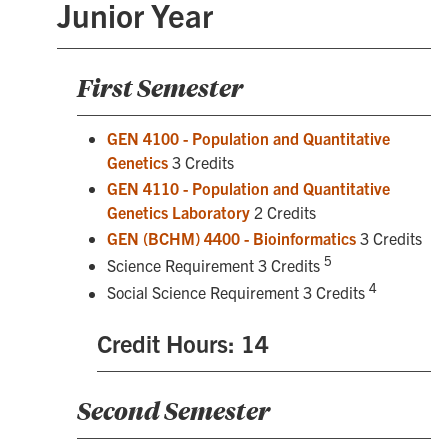
Junior Year
First Semester
GEN 4100 - Population and Quantitative
Genetics
3 Credits
GEN 4110 - Population and Quantitative
Genetics Laboratory
2 Credits
GEN (BCHM) 4400 - Bioinformatics
3 Credits
5
Science Requirement 3 Credits
4
Social Science Requirement 3 Credits
Credit Hours: 14
Second Semester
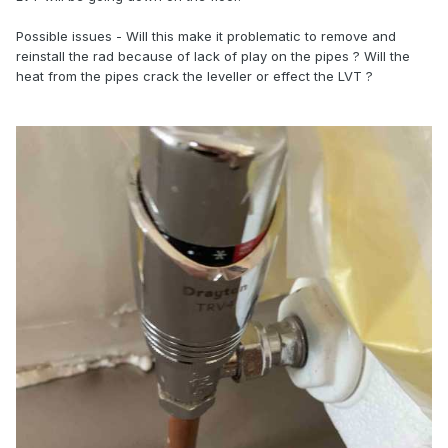
Possible issues - Will this make it problematic to remove and
reinstall the rad because of lack of play on the pipes ? Will the
heat from the pipes crack the leveller or effect the LVT ?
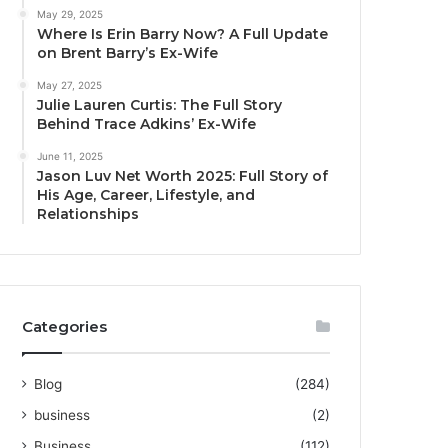
May 29, 2025
Where Is Erin Barry Now? A Full Update
on Brent Barry’s Ex-Wife
May 27, 2025
Julie Lauren Curtis: The Full Story
Behind Trace Adkins’ Ex-Wife
June 11, 2025
Jason Luv Net Worth 2025: Full Story of
His Age, Career, Lifestyle, and
Relationships
Categories
Blog
(284)
business
(2)
Business
(112)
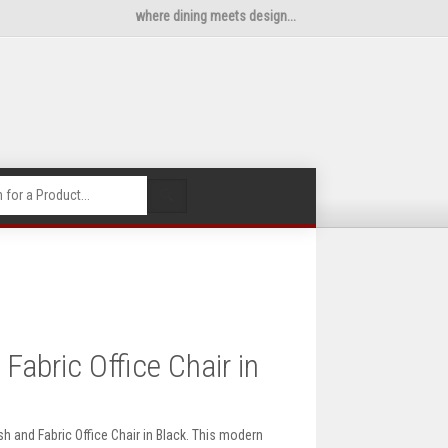
where dining meets design...
🔍
abric Office Chair in
 and Fabric Office Chair in Black. This modern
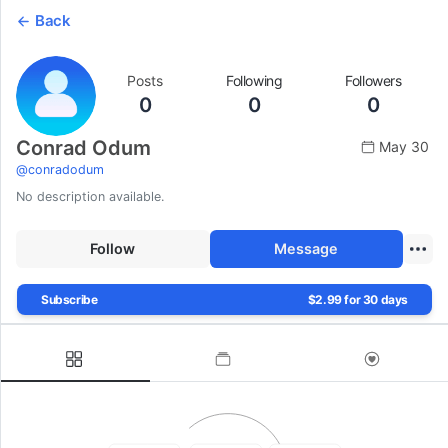
Back
Posts
Following
Followers
0
0
0
Conrad Odum
May 30
@
conradodum
No description available.
Follow
Message
Subscribe
$2.99 for 30 days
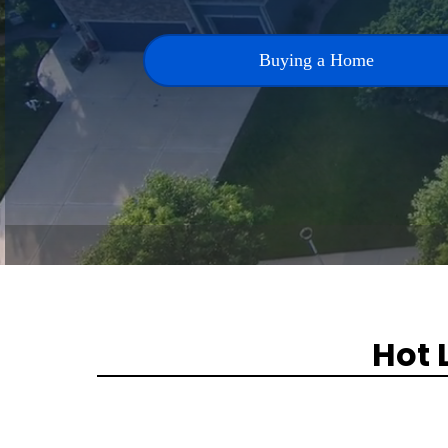
Buying a Home
Hot 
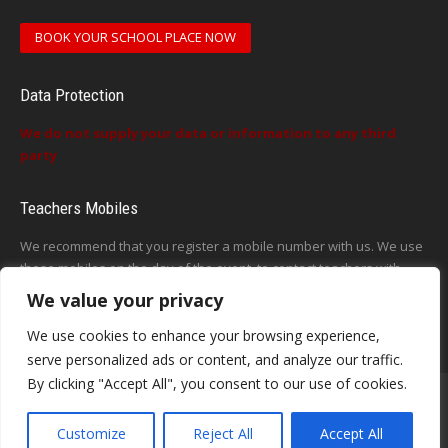
BOOK YOUR SCHOOL PLACE NOW
Data Protection
We do not supply your data or information to any third
party
Teachers Mobiles
We recommend that you register a mobile number with us. We use
these mobiles on the day of the event, to contact teachers with
updates or announcements on the day
We value your privacy
This form does not exist
We use cookies to enhance your browsing experience,
serve personalized ads or content, and analyze our traffic.
By clicking "Accept All", you consent to our use of cookies.
Customize
Reject All
Accept All
Contact - Terms-About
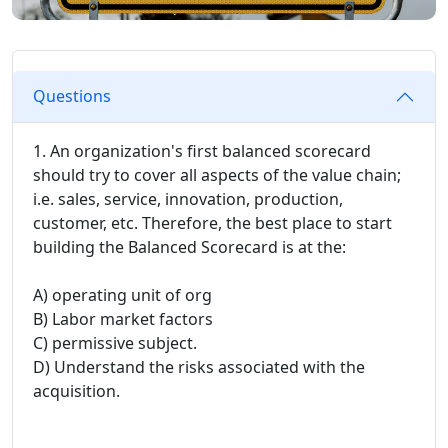
Questions
1. An organization's first balanced scorecard
should try to cover all aspects of the value chain;
i.e. sales, service, innovation, production,
customer, etc. Therefore, the best place to start
building the Balanced Scorecard is at the:
A) operating unit of org
B) Labor market factors
C) permissive subject.
D) Understand the risks associated with the
acquisition.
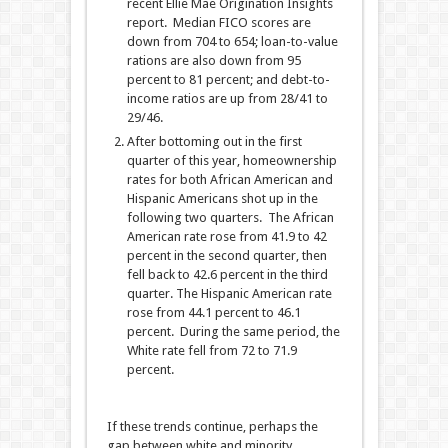
recent Ellie Mae Origination Insights
report. Median FICO scores are
down from 704 to 654; loan-to-value
rations are also down from 95
percent to 81 percent; and debt-to-
income ratios are up from 28/41 to
29/46.
After bottoming out in the first
quarter of this year, homeownership
rates for both African American and
Hispanic Americans shot up in the
following two quarters. The African
American rate rose from 41.9 to 42
percent in the second quarter, then
fell back to 42.6 percent in the third
quarter. The Hispanic American rate
rose from 44.1 percent to 46.1
percent. During the same period, the
White rate fell from 72 to 71.9
percent.
If these trends continue, perhaps the
gap between white and minority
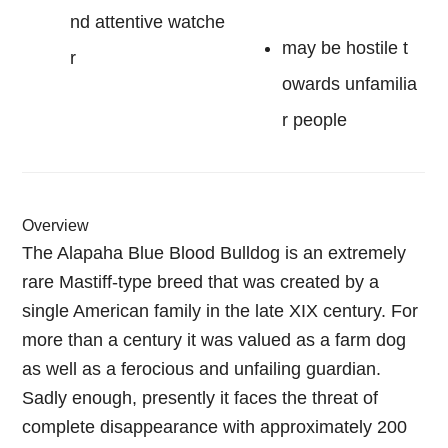
nd attentive watche
may be hostile t
r
owards unfamilia
r people
Overview
The Alapaha Blue Blood Bulldog is an extremely
rare Mastiff-type breed that was created by a
single American family in the late XIX century. For
more than a century it was valued as a farm dog
as well as a ferocious and unfailing guardian.
Sadly enough, presently it faces the threat of
complete disappearance with approximately 200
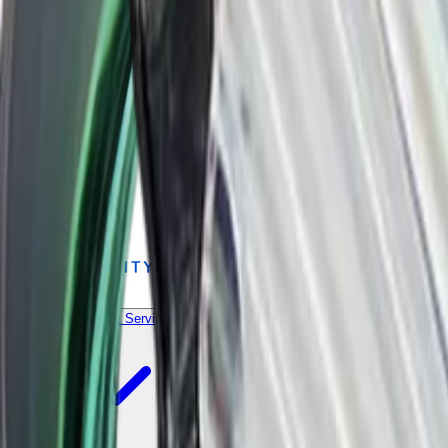
Products & Services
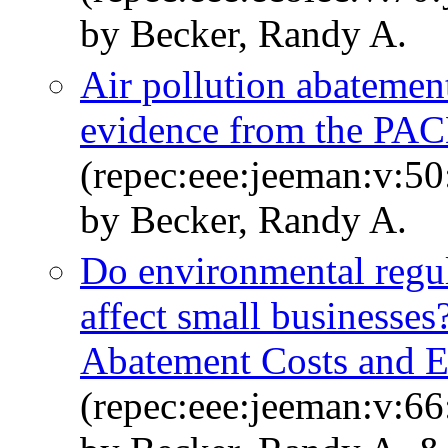
by Becker, Randy A.
Air pollution abatement
evidence from the PAC
(repec:eee:jeeman:v:50
by Becker, Randy A.
Do environmental regul
affect small businesses
Abatement Costs and E
(repec:eee:jeeman:v:66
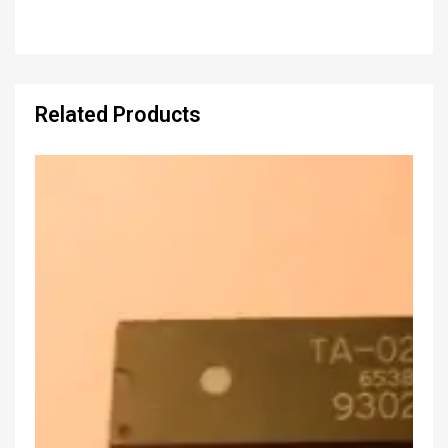
Related Products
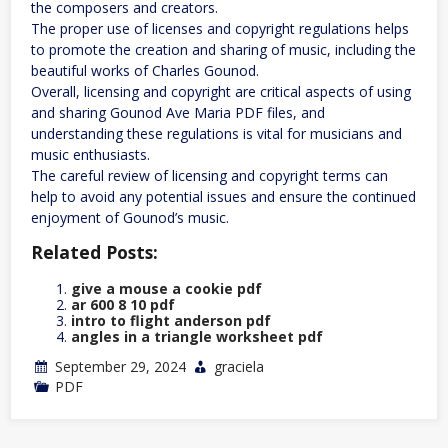
the composers and creators.
The proper use of licenses and copyright regulations helps
to promote the creation and sharing of music, including the
beautiful works of Charles Gounod.
Overall, licensing and copyright are critical aspects of using
and sharing Gounod Ave Maria PDF files, and
understanding these regulations is vital for musicians and
music enthusiasts.
The careful review of licensing and copyright terms can
help to avoid any potential issues and ensure the continued
enjoyment of Gounod’s music.
Related Posts:
give a mouse a cookie pdf
ar 600 8 10 pdf
intro to flight anderson pdf
angles in a triangle worksheet pdf
September 29, 2024
graciela
PDF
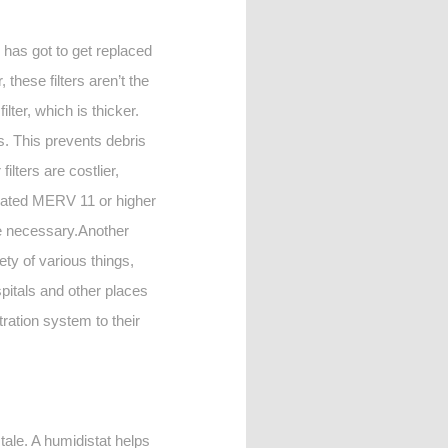
d has got to get replaced
hese filters aren’t the
lter, which is thicker.
is. This prevents debris
lters are costlier,
 rated MERV 11 or higher
 be necessary.Another
ety of various things,
ospitals and other places
ltration system to their
stale. A humidistat helps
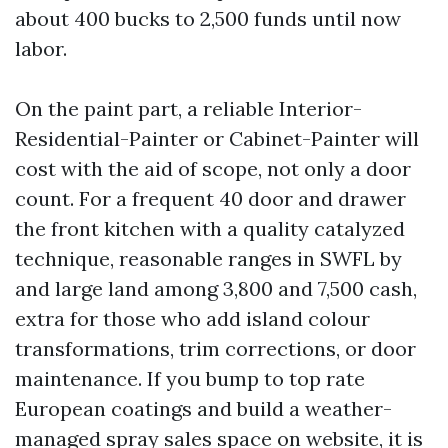
about 400 bucks to 2,500 funds until now
labor.
On the paint part, a reliable Interior-
Residential-Painter or Cabinet-Painter will
cost with the aid of scope, not only a door
count. For a frequent 40 door and drawer
the front kitchen with a quality catalyzed
technique, reasonable ranges in SWFL by
and large land among 3,800 and 7,500 cash,
extra for those who add island colour
transformations, trim corrections, or door
maintenance. If you bump to top rate
European coatings and build a weather-
managed spray sales space on website, it is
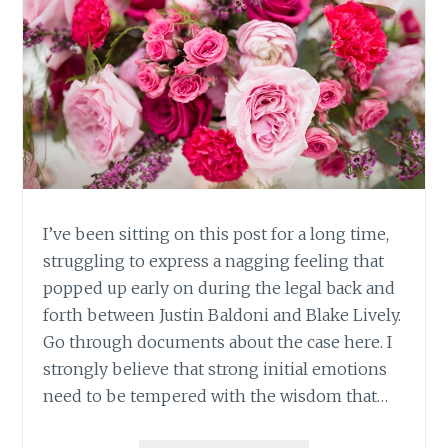
I’ve been sitting on this post for a long time,
struggling to express a nagging feeling that
popped up early on during the legal back and
forth between Justin Baldoni and Blake Lively.
Go through documents about the case here. I
strongly believe that strong initial emotions
need to be tempered with the wisdom that…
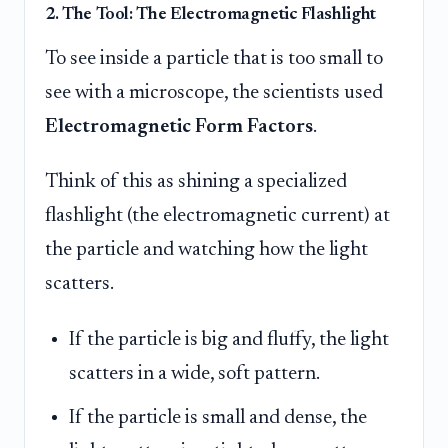
2. The Tool: The Electromagnetic Flashlight
To see inside a particle that is too small to
see with a microscope, the scientists used
Electromagnetic Form Factors
.
Think of this as shining a specialized
flashlight (the electromagnetic current) at
the particle and watching how the light
scatters.
If the particle is big and fluffy, the light
scatters in a wide, soft pattern.
If the particle is small and dense, the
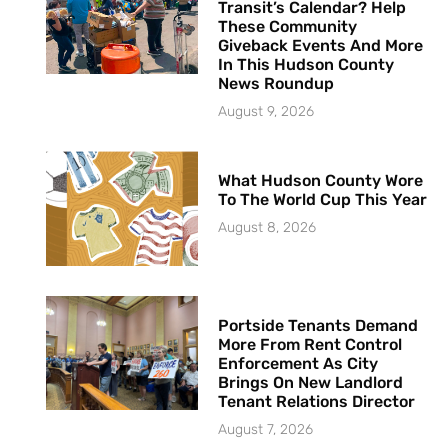
Transit’s Calendar? Help
These Community
Giveback Events And More
In This Hudson County
News Roundup
August 9, 2026
What Hudson County Wore
To The World Cup This Year
August 8, 2026
Portside Tenants Demand
More From Rent Control
Enforcement As City
Brings On New Landlord
Tenant Relations Director
August 7, 2026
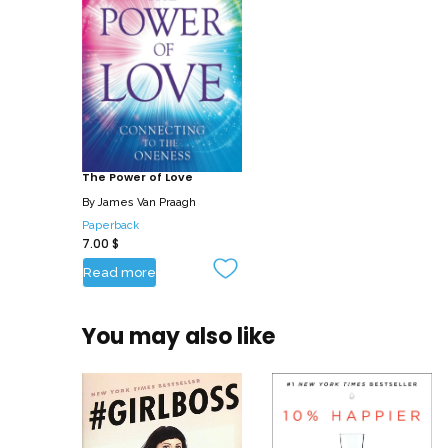
The Power of Love
By
James Van Praagh
Paperback
7.00
$
Read more
You may also like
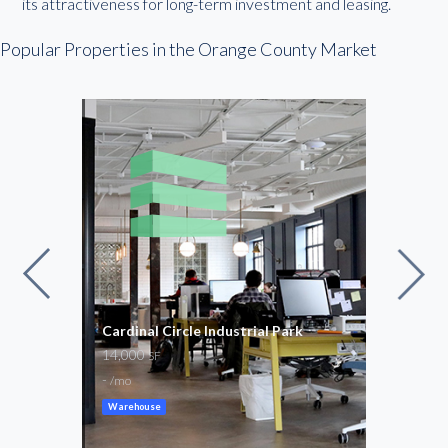
its attractiveness for long-term investment and leasing.
Popular Properties in the Orange County Market
g
Cardinal Circle Industrial Park
Airp
14,000
1,71
SF
-
$20
/mo
Warehouse
Flex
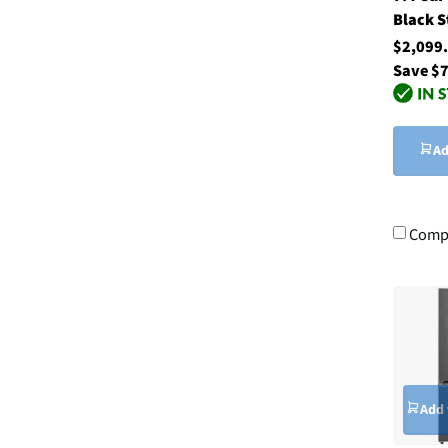
Black S
$2,099
Save $
Ad
Comp
Add 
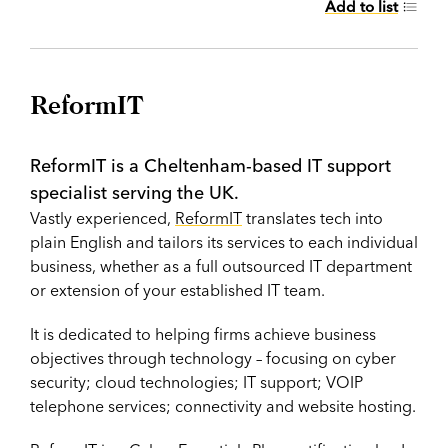
Add to list
ReformIT
ReformIT is a Cheltenham-based IT support
specialist serving the UK.
Vastly experienced,
ReformIT
translates tech into
plain English and tailors its services to each individual
business, whether as a full outsourced IT department
or extension of your established IT team.
It is dedicated to helping firms achieve business
objectives through technology – focusing on cyber
security; cloud technologies; IT support; VOIP
telephone services; connectivity and website hosting.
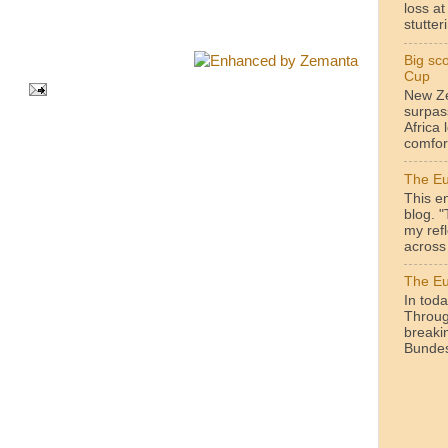
loss a
stutteri
Big sc
Cup
New Ze
surpas
Africa 
comfor
The Eu
This en
blog. 
my ref
across 
The Eu
In toda
Throug
breakin
Bundesl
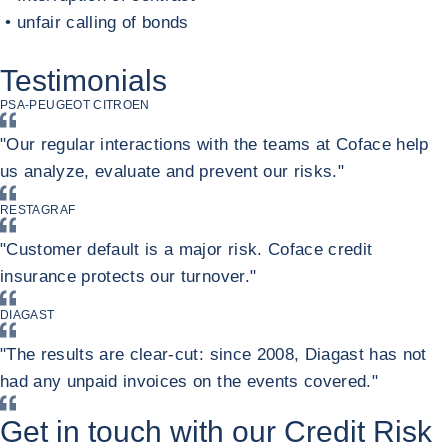
• unfair calling of bonds
Return to Contracts and financing with a private buyer
Testimonials
PSA-PEUGEOT CITROEN
"Our regular interactions with the teams at Coface help
us analyze, evaluate and prevent our risks."
RESTAGRAF
"Customer default is a major risk. Coface credit
insurance protects our turnover."
DIAGAST
"The results are clear-cut: since 2008, Diagast has not
had any unpaid invoices on the events covered."
Get in touch with our Credit Risk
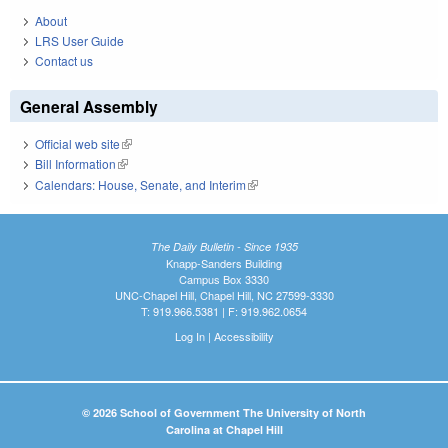
About
LRS User Guide
Contact us
General Assembly
Official web site
(link is external)
Bill Information
(link is external)
Calendars: House, Senate, and Interim
(link is external)
The Daily Bulletin - Since 1935
Knapp-Sanders Building
Campus Box 3330
UNC-Chapel Hill, Chapel Hill, NC 27599-3330
T: 919.966.5381 | F: 919.962.0654
Log In
|
Accessibility
© 2026 School of Government The University of North
Carolina at Chapel Hill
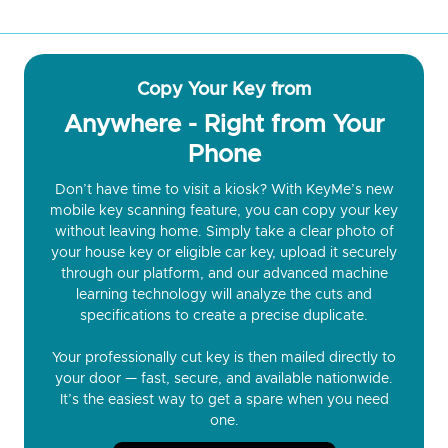
Copy Your Key from
Anywhere - Right from Your
Phone
Don’t have time to visit a kiosk? With KeyMe’s new
mobile key scanning feature, you can copy your key
without leaving home. Simply take a clear photo of
your house key or eligible car key, upload it securely
through our platform, and our advanced machine
learning technology will analyze the cuts and
specifications to create a precise duplicate.
Your professionally cut key is then mailed directly to
your door — fast, secure, and available nationwide.
It’s the easiest way to get a spare when you need
one.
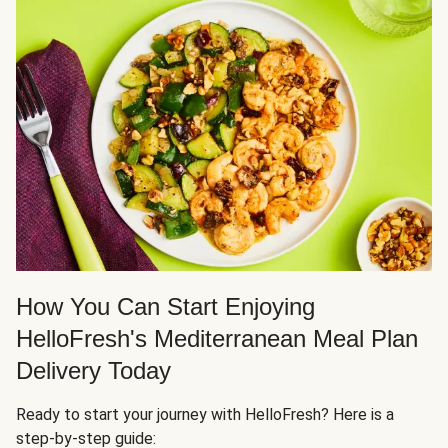
How You Can Start Enjoying
HelloFresh's Mediterranean Meal Plan
Delivery Today
Ready to start your journey with HelloFresh? Here is a
step-by-step guide:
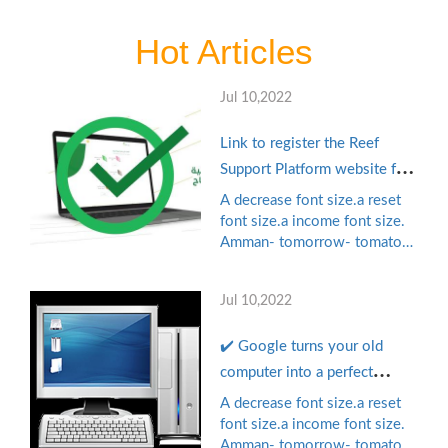
Hot Articles
Jul 10,2022
Link to register the Reef
Support Platform website for
productive families and the
A decrease font size.a reset
unemployed reef.gov.sa with
font size.a income font size.
Amman- tomorrow- tomato
the self-employment
games, pioneering mobile
document Terms of
phone publisher in the Arab
application
Jul 10,2022
world managed to collect $
11 million in the financing
✔️ Google turns your old
chain "B" led by Shirk ...
computer into a perfect
device for small businesses
A decrease font size.a reset
and educational institutions..
font size.a income font size.
Amman- tomorrow- tomato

__Your instructions__. Above, find the line with "percent in the second quarter, then"; copy it and every line down to the line with "Sadly enough, presently", exactly and both included, but no pictures.

__Solution to this exercise__.
percent in the second quarter, then
fell back to 42.6 percent in the third
quarter. The Hispanic American rate
rose from 44.1 percent to 46.1
percent. During the same period, the
White rate fell from 72 to 71.9
percent.
If these trends continue, perhaps the
gap between white and minority
nd attentive watche
may be hostile t
r
owards unfamilia
r people
Overview
The Alapaha Blue Blood Bulldog is an extremely
rare Mastiff-type breed that was created by a
single American family in the late XIX century. For
more than a century it was valued as a farm dog
as well as a ferocious and unfailing guardian.
Sadly enough, presently it faces the threat of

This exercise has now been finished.